#### [Task item]
Give again, exactly as written, each line of the material below starting at the line that contains "You are a GUI" and ending at the line that contains "The height and". Both ends count, and no other line does.
>>>
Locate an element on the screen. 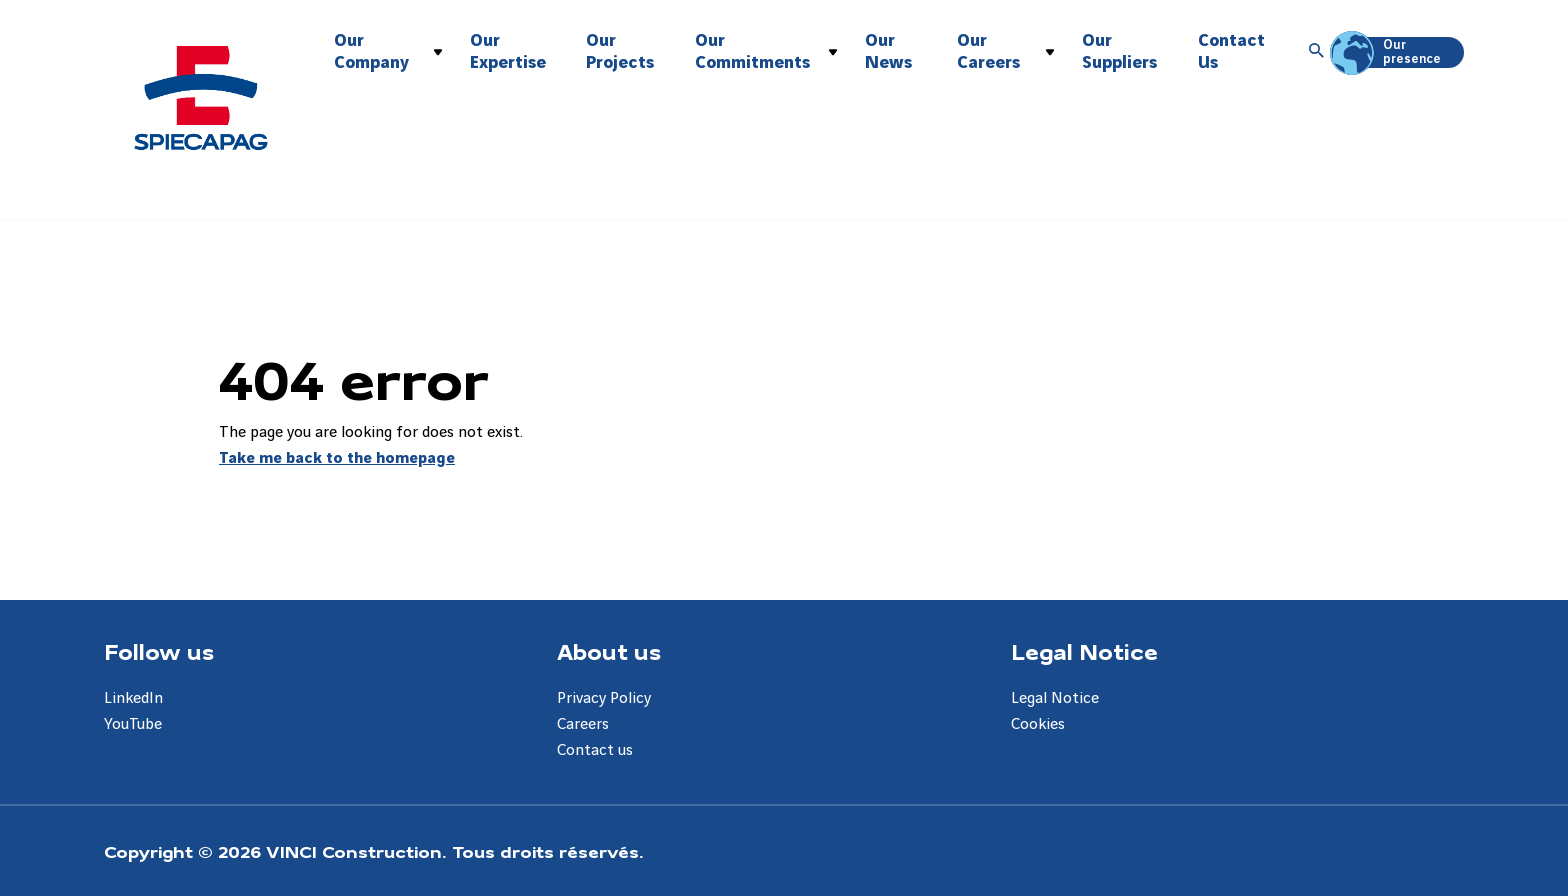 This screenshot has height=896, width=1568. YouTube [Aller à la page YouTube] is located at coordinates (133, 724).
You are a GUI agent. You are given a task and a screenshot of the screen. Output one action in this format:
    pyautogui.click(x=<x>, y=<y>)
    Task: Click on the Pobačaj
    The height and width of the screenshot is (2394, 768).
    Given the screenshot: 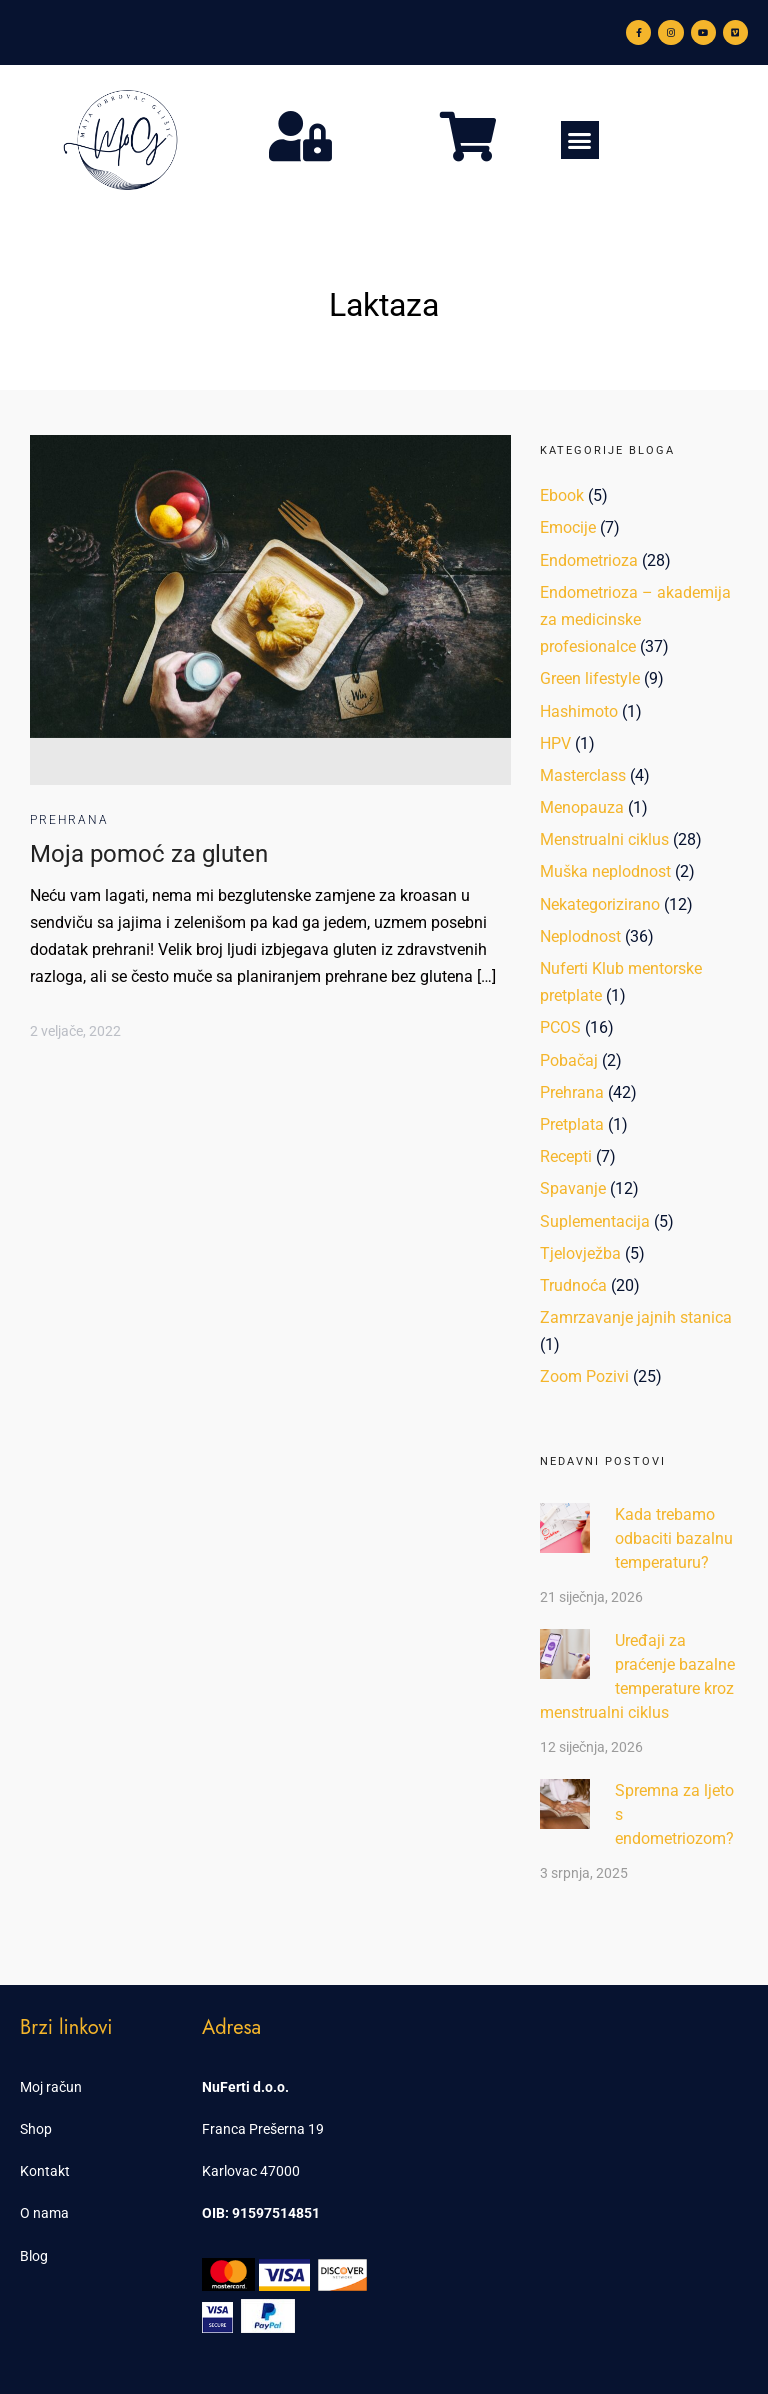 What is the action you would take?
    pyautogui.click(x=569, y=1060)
<<<
#### [Reply]
You are a GUI agent. You are given a task and a screenshot of the screen. Output one action in this format:
    pyautogui.click(x=<x>, y=<y>)
    Task: Click on the Pobačaj
    The height and width of the screenshot is (2394, 768).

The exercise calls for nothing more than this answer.